The childhood obesity epidemic continues to confound policymakers, physicians and
Despite the implementation of myriad programs, policies and interventions to help
children and teens achieve and maintain a healthy weight, about 17% of U.S. youths
ages 2-19 years are obese, and 16.2% are overweight, according to the 2013-2014 National
Health and Nutrition Examination Survey. Furthermore, little is known about whether
such efforts are cost-effective.
Researchers involved in the Childhood Obesity Intervention Cost-Effectiveness Study
(CHOICES) have been working to identify initiatives that provide the most bang for
the buck. The study and initial results will be presented by Steven Gortmaker, PhD,
during a plenary session titled “The 5 Most Cost-Effective Strategies to Prevent Childhood
Obesity (P3072)” from 10:30-10:50 am Monday, Sept. 18.
“One of the big challenges is that few public health professionals have been trained
to consider cost, effect, reach and cost-effectiveness of policy changes,” said Dr.
Gortmaker, professor of the practice of health sociology at Harvard School of Public
Health. “This is changing, however, as decision-makers all want to make ‘best value
for money’ decisions.”
Dr. Gortmaker began studying childhood obesity in 1985. He and his colleagues conducted
the first longitudinal study linking excess television viewing to increased obesity
prevalence, the first study that showed increasing obesity among U.S. children and
youths, and the first longitudinal study linking increases in sugar-sweetened beverage
intake to increased obesity incidence in youths.

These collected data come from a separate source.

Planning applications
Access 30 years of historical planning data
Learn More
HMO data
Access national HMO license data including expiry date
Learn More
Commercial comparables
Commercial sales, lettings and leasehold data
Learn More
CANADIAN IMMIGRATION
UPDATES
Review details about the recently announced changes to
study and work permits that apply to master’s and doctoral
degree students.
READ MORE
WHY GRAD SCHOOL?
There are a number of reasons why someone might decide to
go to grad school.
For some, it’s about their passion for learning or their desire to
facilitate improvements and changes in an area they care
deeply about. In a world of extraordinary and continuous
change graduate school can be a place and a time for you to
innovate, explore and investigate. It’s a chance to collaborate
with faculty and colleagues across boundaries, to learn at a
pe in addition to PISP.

Dr. Gortmaker is co-director of CHOICES, which is looking at how many people would
benefit from programs that are high on the public policy agenda, how these programs
would affect health (e.g., body mass index, dietary intake, physical activity) and
how much they would save in health care costs.

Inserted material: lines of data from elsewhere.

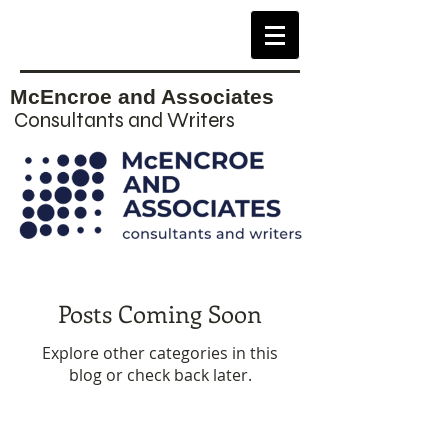
McEncroe and Associates
Consultants and Writers
Posts Coming Soon
Explore other categories in this
blog or check back later.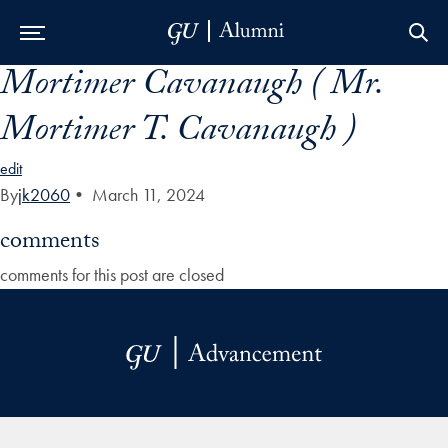
Mortimer Cavanaugh ( Mr.
Skip to Main Navigation
Skip to Content
Skip to Footer
Mortimer T. Cavanaugh )
edit
By
jk2060
•
March 11, 2024
comments
comments for this post are closed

Researchers developed a computer model to simulate the costs and effect on obesity
prevalence if the following interventions were implemented nationally from 2015-2025:
an excise tax of 1 cent per ounce on sugar-sweetened beverages;
eliminating the tax deduction for the costs of TV ads that promote unhealthy food
listing calories on restaurant menus;
implementing nutrition standards for school meals;
implementing nutrition standards for all other food and beverages sold in schools;
improving nutrition, physical activity and screen time practices in child care and
early education programs; and
increasing access to adolescent bariatric surgery.
Results published in the November 2015 issue of Health Affairs showed three of the interventions saved more in health care expenditures than
it cost to implement them — the excise tax, eliminating the tax deduction for TV ads
and implementing school nutrition standards for food and beverages other than meals.
The authors noted that more than one strategy will be necessary to combat the obesity
epidemic, and prevention is more effective than treatment.
“Treatment is too little, too late and too expensive,” Dr. Gortmaker said.